Stored data:
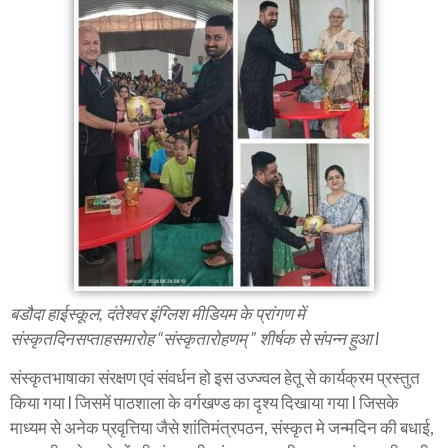
बडौदा हाईस्कूल, दंतेश्वर इंग्लिश मीडियम के प्रांगण में
संस्कृतदिनसप्ताहसमारोह “संस्कृतारोहणम् ” शीर्षक से संपन्न हुआ l
संस्कृतभाषाका संरक्षण एवं संवर्धन हो इस उज्ज्वल हेतू से कार्यक्रम प्रस्तुत
किया गया l जिसमें पाठशाला के वर्गखण्ड का दृश्य दिखाया गया l जिसके
माध्यम से अनेक प्रवृत्तिया जैसे शांतिमंत्रपठन, संस्कृत मे जन्मदिन की बधाई,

◆ **Your instructions**:
Copy the data exactly. Pictures do not belong in the copy.

◆ **Solution to this problem**:
बडौदा हाईस्कूल, दंतेश्वर इंग्लिश मीडियम के प्रांगण में
संस्कृतदिनसप्ताहसमारोह “संस्कृतारोहणम् ” शीर्षक से संपन्न हुआ l
संस्कृतभाषाका संरक्षण एवं संवर्धन हो इस उज्ज्वल हेतू से कार्यक्रम प्रस्तुत
किया गया l जिसमें पाठशाला के वर्गखण्ड का दृश्य दिखाया गया l जिसके
माध्यम से अनेक प्रवृत्तिया जैसे शांतिमंत्रपठन, संस्कृत मे जन्मदिन की बधाई,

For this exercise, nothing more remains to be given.